Simon Willison — Week of 2026-06-18 to 2026-06-25#

Highlight of the Week#

This week’s absolute standout is the launch of the datasette-apps plugin, which fundamentally transforms how we build micro-applications over local databases. By utilizing tightly constrained iframe sandboxes and Content-Security-Policy headers, developers and LLMs alike can safely run custom HTML/JS interfaces against a persistent Datasette backend. It brilliantly merges Simon’s ongoing experiments with AI-assisted “vibe coding” and robust security architectures into a core ecosystem feature, effectively bridging the gap between Claude Artifacts and secure data environments.

Key Posts#

[Datasette Apps: Host custom HTML applications inside Datasette] · Source Simon details the security and architecture behind datasette-apps, leveraging <iframe sandbox="allow-scripts"> and injected CSP headers to safely execute untrusted JavaScript over authenticated data. Interestingly, he used Claude Fable 5 to evaluate the plugin, which uncovered a severe data exfiltration vulnerability that he promptly patched before locking down domain-allow permissions.
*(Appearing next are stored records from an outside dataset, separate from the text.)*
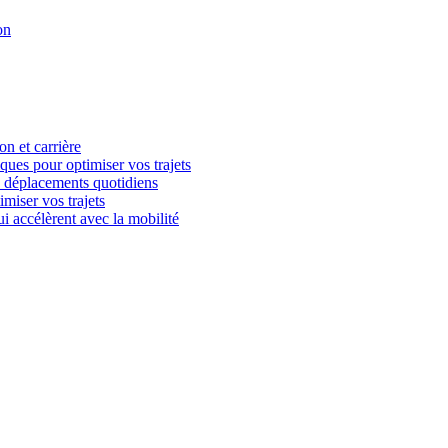
on
n et carrière
iques pour optimiser vos trajets
es déplacements quotidiens
imiser vos trajets
i accélèrent avec la mobilité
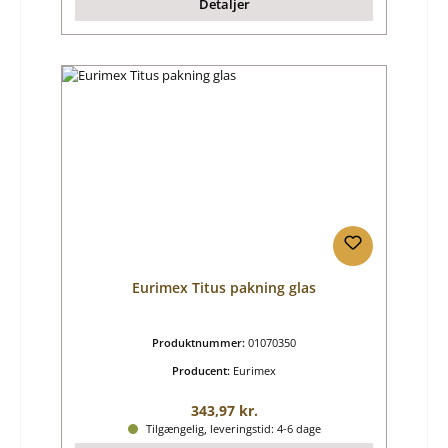
Detaljer
Eurimex Titus pakning glas
Produktnummer:
01070350
Producent:
Eurimex
Almindelig pris:
343,97 kr.
Tilgængelig, leveringstid: 4-6 dage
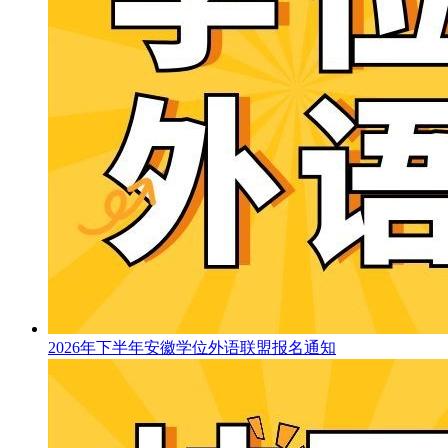
2026年下半年安徽学位外语联盟报名通知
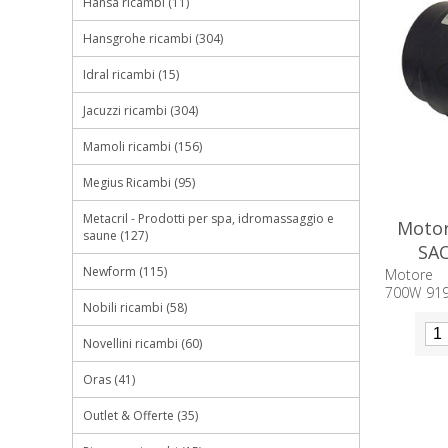
Hansa ricambi (11)
Hansgrohe ricambi (304)
Idral ricambi (15)
Jacuzzi ricambi (304)
Mamoli ricambi (156)
Megius Ricambi (95)
Metacril - Prodotti per spa, idromassaggio e
Motor
saune (127)
SAC
Newform (115)
Motore 
700W 9190
Nobili ricambi (58)
versatil
garantisce
Novellini ricambi (60)
per proget
di più su
Oras (41)
Outlet & Offerte (35)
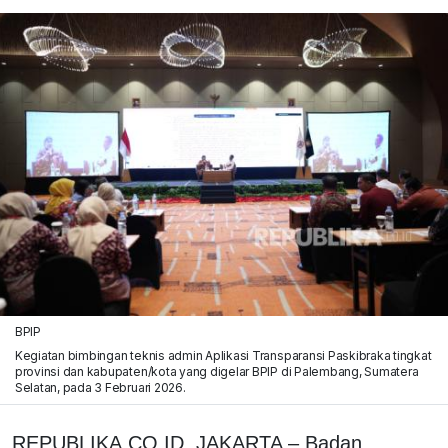
BPIP
Kegiatan bimbingan teknis admin Aplikasi Transparansi Paskibraka tingkat
provinsi dan kabupaten/kota yang digelar BPIP di Palembang, Sumatera
Selatan, pada 3 Februari 2026.
REPUBLIKA.CO.ID, JAKARTA – Badan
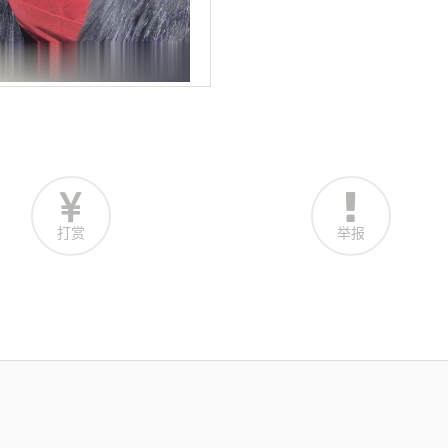
打赏
举报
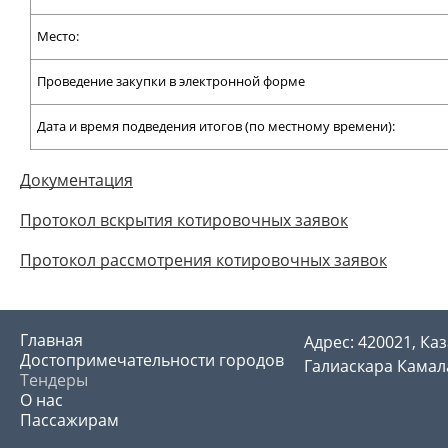
Место:
Проведение закупки в электронной форме
Дата и время подведения итогов (по местному времени):
Документация
Протокол вскрытия котировочных заявок
Протокол рассмотрения котировочных заявок
Главная
Адрес: 420021, Каз
Достопримечательности городов
Галиаскара Камала
Тендеры
О нас
Пассажирам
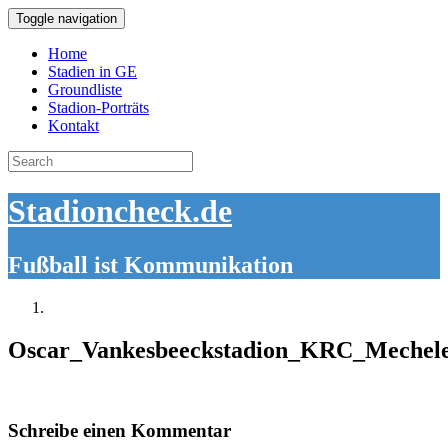
Toggle navigation
Home
Stadien in GE
Groundliste
Stadion-Porträts
Kontakt
Search
for:
Stadioncheck.de
Fußball ist Kommunikation
Oscar_Vankesbeeckstadion_KRC_Mechel
Schreibe einen Kommentar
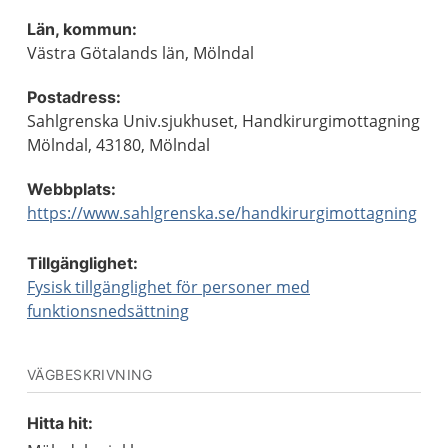
Län, kommun:
Västra Götalands län, Mölndal
Postadress:
Sahlgrenska Univ.sjukhuset, Handkirurgimottagning
Mölndal, 43180, Mölndal
Webbplats:
https://www.sahlgrenska.se/handkirurgimottagning
Tillgänglighet:
Fysisk tillgänglighet för personer med
funktionsnedsättning
VÄGBESKRIVNING
Hitta hit:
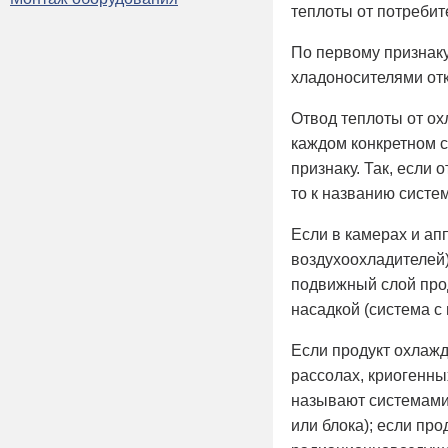
теплоты от потребит
По первому признак
хладоносителями отк
Отвод теплоты от о
каждом конкретном с
признаку. Так, если
то к названию сист
Если в камерах и ап
воздухоохладителей)
подвижный слой прод
насадкой (система с
Если продукт охлажд
рассолах, криогенны
называют системами
или блока); если пр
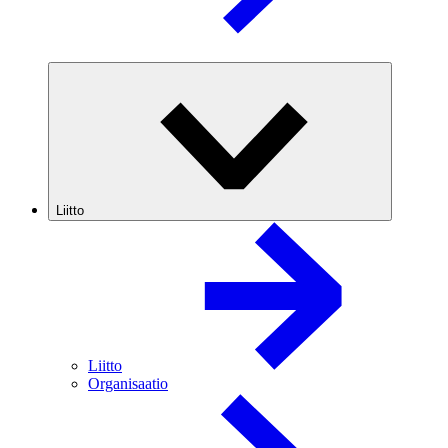
Liitto
Liitto
Organisaatio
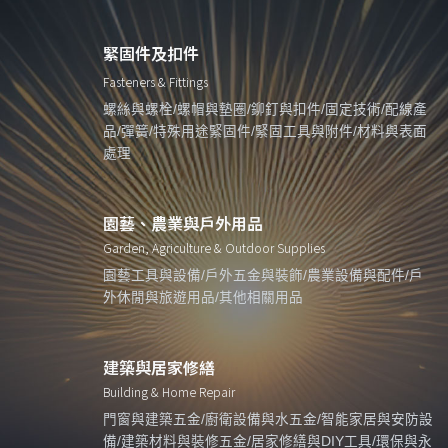
緊固件及扣件
Fasteners & Fittings
螺絲與螺栓/螺帽與墊圈/鉚釘與扣件/固定技術/配線產
品/彈簧/特殊用途緊固件/緊固工具與附件/材料與表面
處理
園藝、農業與戶外用品
Garden, Agriculture & Outdoor Supplies
園藝工具與設備/戶外五金與裝飾/農業設備與配件/戶
外休閒與旅遊用品/其他相關用品
建築與居家修繕
Building & Home Repair
門窗與建築五金/廚衛設備與水五金/智能家居與安防設
備/建築材料與裝修五金/居家修繕與DIY工具/環保與永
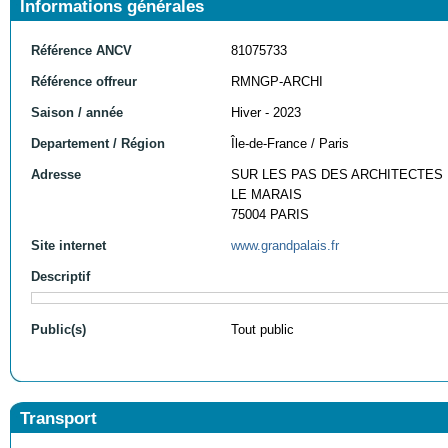
Informations générales
Référence ANCV
81075733
Référence offreur
RMNGP-ARCHI
Saison / année
Hiver - 2023
Departement / Région
Île-de-France / Paris
Adresse
SUR LES PAS DES ARCHITECTES
LE MARAIS
75004 PARIS
Site internet
www.grandpalais.fr
Descriptif
Public(s)
Tout public
Transport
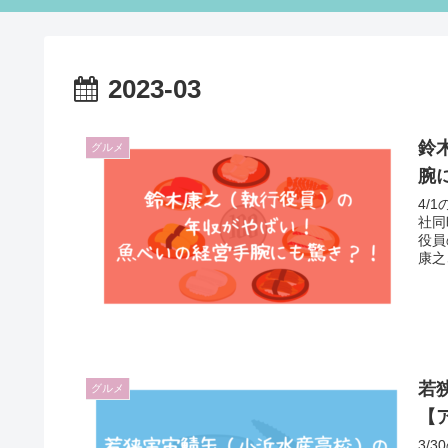
2023-03
鈴
グルメ
腕
4/
社同
役員
康之
若
グルメ
【
3/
[Porting the Moebius 0.2B image inpainting model to run in the browser with Claude Code] · Source In a masterclass on AI-driven development, Simon used Claude Code (Opus 4.8) to act as a full-stack ML engineer, converting a PyTorch model to ONNX, handling browser caching via the CacheStorage API, and deploying a WebGPU app without writing a single line of code himself. It is a striking demonstration of how autonomous agents can bridge significant domain gaps while the developer works on entirely different primary projects.

[datasette 1.0a35] · Source This major pre-release introduces powerful graphical interfaces for creating and altering tables, shifting Datasette further away from its read-only roots. Users can now seamlessly define columns, constraints, and foreign keys directly via the UI, fully supported by backing JSON APIs and formalized template context variables.

[simonw/browser-compat-db] · Source Showcasing his signature rapid-prototyping workflow, Simon used Claude Code to convert Mozilla’s MDN compatibility data into a ~66MB SQLite database. To get around GitHub Releases lacking open CORS headers, he used GPT-5.5 to write a clever GitHub Actions workflow that force-pushes the DB to an orphan branch, making it instantly queryable in the browser via Datasette Lite.

[Prompt Injection as Role Confusion] · Source Simon highlights research showing that LLMs parse instructions based on stylistic cues rather than structural boundaries, meaning they fundamentally struggle to distinguish privileged system prompts from untrusted user input. The researchers found that simply “destyling” the text dropped attack success rates from 61% to 10%, underscoring that prompt injection will remain a perpetual game of whack-a-mole until models achieve genuine “role perception”.

Project Updates#

It was a massive week of consolidation for the broader SQLite and Datasette ecosystems. Simon shipped sqlite-utils 4.0rc1, which officially brings nested transactions and database migrations (absorbing the sqlite-migrate package) directly into the core library. Across the Datasette front, we saw multiple alpha releases for datasette-apps and datasette-acl to refine multi-user access controls, culminating in the monumental Datasette 1.0a35 release that introduces core table mutation UIs.

Themes#

A dominant theme this week is the maturation of AI “vibe coding” from a novelty into a serious orchestration strategy for shipping functional code across unfamiliar domains like WebGPU and ONNX. We’re seeing Simon actively deploy frontier models to handle heavy architectural tasks, while simultaneously focusing deeply on the stringent security and permission paradigms required to run this untrusted, AI-generated code safely in production.